# Tenth Degree Red Belt, promoted by Jesus Christ



## HexRei (Apr 27, 2007)

http://s173.photobucket.com/albums/w46/Stigander/?action=view&current=video.flv

This is just plain brutal. Make sure you watch till the end, it's both funny and horrifying.


----------



## Ground'N'Pound5 (Aug 7, 2009)

ending was awesome lol


----------



## M.C (Jul 5, 2008)

God is all powerful, until he meets pissed off karate guy.


----------



## Davisty69 (May 24, 2007)

I don't get it. I was laughing at the whole, "wouldn't we all like to be trained by a guy, that was trained by jesus?" 

That was hilarious.

Then, why the hell did the guy in the Gi go nuts? The other guy gave up and he kept going. WTF? Why did none of those douche nozzles stop it once the guy was unconcious? Why did nobody seem upset when he was dropping full knees on an unconcious man? I hope all the people involved run their cars into a light pole. Horrible human beings.


----------



## HexRei (Apr 27, 2007)

Yeah, that guy was going nuts at the end. I could tell the sensei in the black gi at the beginning was extremely contemptful, I'd guess he grabbed his best brawler (i mean, student) for this fight and told him to go hog-wild.

The Jesus guy tried to quit like a dozen times. And it looked like he learned all his moves from Bruce Lee movies. The only significant strike he landed was when he pushed his opponent down, and that did no damage at all.


----------



## Drogo (Nov 19, 2006)

I'd like to know WTF was going on there? If the guy in plain clothes was just being a dick and they wanted to teach him a lesson, then fine. Kick him around a little and then stop, but why the ******* hell are you pounding on the guy after he gave up? 

As an aside, anyone who still thinks a kick to the groin is a magic bullet, watch this. The guy in the gi goes for the groin shot a few times, looks like he landed at least a couple and it has no noticable effect.

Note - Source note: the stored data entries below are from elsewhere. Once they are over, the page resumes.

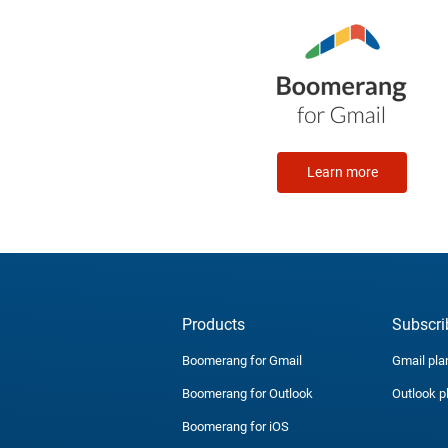
Learn more
Products
Subscri
Boomerang for Gmail
Gmail pla
Boomerang for Outlook
Outlook p
Boomerang for iOS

As another aside, why, WHY do guys go for those stupid spinng back fists/kicks. They never land practically and leave you so vulnerable. Pointless and showy as far as I'm concerned. Everybody wants to be Shonie Carter vs. Serra or Loiseau vs. McCarthy.


----------



## HexRei (Apr 27, 2007)

the intent seemed clear to me. midwest ****** TMA master guy wanted to display his art's dominance. over someone who claims that he was trained by jesus.

the kid had some athleticism, but he clearly did not want to fight. he was saying from the very beginning that he wasn't going to attack the other guy, the other guy clearly wanted to kill him, literally. 

like i said, funny but horrifying at the same time.


----------



## Biowza (May 22, 2007)

I thought that was hilarious.


----------



## TheGreg (Apr 29, 2007)

anyone who would like to know the full story which includes that the victim is mentally challenged can follow the progressing story at this link http://www.bullshido.net/forums/showthread.php?t=88535

I gotta say that the guys on here who think the video is funny are sad.

If this is humorous to you, your F***ed.


----------



## Nicklovin (Aug 17, 2009)

The black belt took it to far. Thats horrible.


----------



## AstroBouncer (Jan 4, 2007)

Nicklovin said:


> The black belt took it to far. Thats horrible.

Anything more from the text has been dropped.